HBO has announced that its comedy/drama hybrid about gay men in San Francisco, Looking, has been cancelled after two seasons. It’s a disappointment to that show’s small cadre of fans who were left with a cliffhanger of an ending (the network has promised a wrap-up special, for what it’s worth), but still, it’s a moment that should be greeted with a valedictory spirit. Looking was a show that broke ground; it was by far the most prominent series ever to deal (almost) exclusively with the inner lives of gay men. And now that the ground has been broken, the next show about gay men can be as provocative, strange, and interesting as Looking was not.
That’s not to say that it’s true, as was advanced by critics and observers in the gay community, that Looking‘s dullness was a flaw that made the series bad. But it was undeniable that there was a certain studiousness to the way the show framed its characters. Here was the inexperienced naif, whose insecurities and lack of self-awareness are more plot catalyst than character trait. Here was the older gay man, symbol of the psychic scars suffered by those for whom homophobia was a daily part of home life. And here, introduced in the second season, is the bearish AIDS patient who manages his disease with complete aplomb, to carry across the notion that gay men’s relationship with the HIV threat has changed. Tuning into Looking, it was easy to feel as if the show had been caretakingly engineered to convey specific ideas about modern gay life. Each gay man on Looking was a different type. What was missing in the show’s boring scenes was character and oddity.
The show often transcended its nature to deliver sweet, lovely, and interesting moments—a day-long date in season one, a trip to a funeral in season two—that said things about these people, not Gay People. But it also did a great deal of important work in its duller moments. Any show about gay life that follows Looking comes upon an audience who’s already been primed. Gay men who had been waiting too long to see themselves onscreen may not have liked this fact, but Looking was forced to do the work that, say, I Love Lucy was doing in depicting an interracial marriage in the 1950s.
Yes, we’re all more enlightened today than we were then, but that doesn’t mean that there’s an established language for conveying the subtleties of gay relationships onscreen. The disappointment over Looking, even if it’s often conveyed in a smirking, over-it manner, is inextricable from the fact that there are so few shows about gay people at all. (The Jamal plot on Empire has been a recent reason for hope, though it hews as closely as does Looking to fairly rudimentary signposts of the gay experience.) Looking proved a show about gay people could exist in a literal sense, and also that it could, at times, work dramatically.
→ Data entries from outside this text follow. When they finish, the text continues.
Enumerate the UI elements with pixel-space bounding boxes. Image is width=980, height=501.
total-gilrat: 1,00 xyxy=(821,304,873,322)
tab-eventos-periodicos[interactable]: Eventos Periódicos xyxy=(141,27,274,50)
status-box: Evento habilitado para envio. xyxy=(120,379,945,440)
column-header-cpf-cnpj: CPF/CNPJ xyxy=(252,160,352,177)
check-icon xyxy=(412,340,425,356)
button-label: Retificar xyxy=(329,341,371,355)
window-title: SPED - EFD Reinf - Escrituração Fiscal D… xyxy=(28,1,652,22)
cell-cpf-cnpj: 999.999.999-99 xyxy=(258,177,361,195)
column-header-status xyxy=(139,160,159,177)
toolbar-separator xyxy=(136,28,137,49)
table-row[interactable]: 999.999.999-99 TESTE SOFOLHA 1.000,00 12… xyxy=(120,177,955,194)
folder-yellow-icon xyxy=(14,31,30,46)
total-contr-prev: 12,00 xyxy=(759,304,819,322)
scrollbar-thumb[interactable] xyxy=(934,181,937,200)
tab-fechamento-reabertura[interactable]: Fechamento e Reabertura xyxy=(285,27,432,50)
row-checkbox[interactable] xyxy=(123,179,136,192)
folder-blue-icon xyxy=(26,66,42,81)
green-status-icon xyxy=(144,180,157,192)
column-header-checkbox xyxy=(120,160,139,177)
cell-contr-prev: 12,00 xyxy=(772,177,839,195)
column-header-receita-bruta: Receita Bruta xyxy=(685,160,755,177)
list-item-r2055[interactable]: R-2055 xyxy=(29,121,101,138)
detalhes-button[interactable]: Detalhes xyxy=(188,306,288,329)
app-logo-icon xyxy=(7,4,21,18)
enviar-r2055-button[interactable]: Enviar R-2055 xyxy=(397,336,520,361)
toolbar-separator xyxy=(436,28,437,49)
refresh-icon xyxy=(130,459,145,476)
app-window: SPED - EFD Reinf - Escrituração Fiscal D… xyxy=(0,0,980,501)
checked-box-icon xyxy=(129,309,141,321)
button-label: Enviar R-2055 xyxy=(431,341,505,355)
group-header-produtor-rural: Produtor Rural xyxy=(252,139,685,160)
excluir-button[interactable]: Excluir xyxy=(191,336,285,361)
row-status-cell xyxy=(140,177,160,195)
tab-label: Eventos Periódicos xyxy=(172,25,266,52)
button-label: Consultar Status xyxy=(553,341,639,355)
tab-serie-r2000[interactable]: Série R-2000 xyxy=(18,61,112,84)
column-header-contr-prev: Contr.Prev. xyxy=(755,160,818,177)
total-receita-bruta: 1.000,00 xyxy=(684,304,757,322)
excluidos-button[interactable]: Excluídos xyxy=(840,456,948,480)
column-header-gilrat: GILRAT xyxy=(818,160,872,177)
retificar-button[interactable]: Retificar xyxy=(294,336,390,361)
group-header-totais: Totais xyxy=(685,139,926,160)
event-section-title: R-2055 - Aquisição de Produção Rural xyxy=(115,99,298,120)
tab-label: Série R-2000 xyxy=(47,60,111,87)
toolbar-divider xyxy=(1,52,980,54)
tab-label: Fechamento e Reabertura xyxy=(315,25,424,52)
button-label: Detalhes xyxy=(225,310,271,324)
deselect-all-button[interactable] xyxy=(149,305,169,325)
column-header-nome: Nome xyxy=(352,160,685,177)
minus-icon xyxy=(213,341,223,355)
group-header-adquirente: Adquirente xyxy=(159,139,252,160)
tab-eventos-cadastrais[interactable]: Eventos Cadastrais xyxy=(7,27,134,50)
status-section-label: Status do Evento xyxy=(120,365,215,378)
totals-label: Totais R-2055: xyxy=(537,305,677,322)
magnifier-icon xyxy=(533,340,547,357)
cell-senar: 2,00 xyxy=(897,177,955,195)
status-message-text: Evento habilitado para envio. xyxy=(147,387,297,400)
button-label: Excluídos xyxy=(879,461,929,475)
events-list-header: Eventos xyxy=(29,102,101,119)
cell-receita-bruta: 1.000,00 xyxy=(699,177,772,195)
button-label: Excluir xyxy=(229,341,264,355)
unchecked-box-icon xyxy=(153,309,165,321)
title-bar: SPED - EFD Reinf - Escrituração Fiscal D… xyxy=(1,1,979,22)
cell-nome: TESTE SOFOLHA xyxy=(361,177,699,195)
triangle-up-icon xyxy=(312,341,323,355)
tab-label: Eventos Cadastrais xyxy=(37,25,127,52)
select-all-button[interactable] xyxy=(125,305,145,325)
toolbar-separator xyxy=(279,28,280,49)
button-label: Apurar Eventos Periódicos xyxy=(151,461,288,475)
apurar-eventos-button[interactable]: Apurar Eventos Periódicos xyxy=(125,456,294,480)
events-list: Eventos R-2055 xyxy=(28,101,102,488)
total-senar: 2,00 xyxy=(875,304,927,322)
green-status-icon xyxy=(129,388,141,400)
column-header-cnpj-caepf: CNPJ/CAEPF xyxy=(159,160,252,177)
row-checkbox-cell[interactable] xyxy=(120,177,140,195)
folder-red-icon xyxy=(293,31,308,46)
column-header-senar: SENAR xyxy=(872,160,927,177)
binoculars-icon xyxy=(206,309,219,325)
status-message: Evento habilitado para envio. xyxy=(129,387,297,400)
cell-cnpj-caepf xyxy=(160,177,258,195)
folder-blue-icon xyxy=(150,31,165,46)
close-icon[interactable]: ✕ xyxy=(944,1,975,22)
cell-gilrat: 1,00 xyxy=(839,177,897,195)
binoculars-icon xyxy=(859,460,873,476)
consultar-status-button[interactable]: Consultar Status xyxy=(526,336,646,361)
Looking was often hamhanded. But its characters, hewing close as they did to type, got a lot out of the way for future TV creators. Patrick, the anodyne protagonist of Looking, got an on-camera HIV test and experienced burning anxieties over sex apps, and both of these moments felt rudimentary for audiences who styled themselves more sophisticated than the material. But now gay anxieties about sexually transmitted diseases and Grindr have been broadcast on a prestige network, and whatever is the next show about the lives of gay people can’t deal with those stories without seeming to rip off Looking. Instead, these future shows can, and surely will, reap interesting and provocative new stories on the ground tilled by HBO.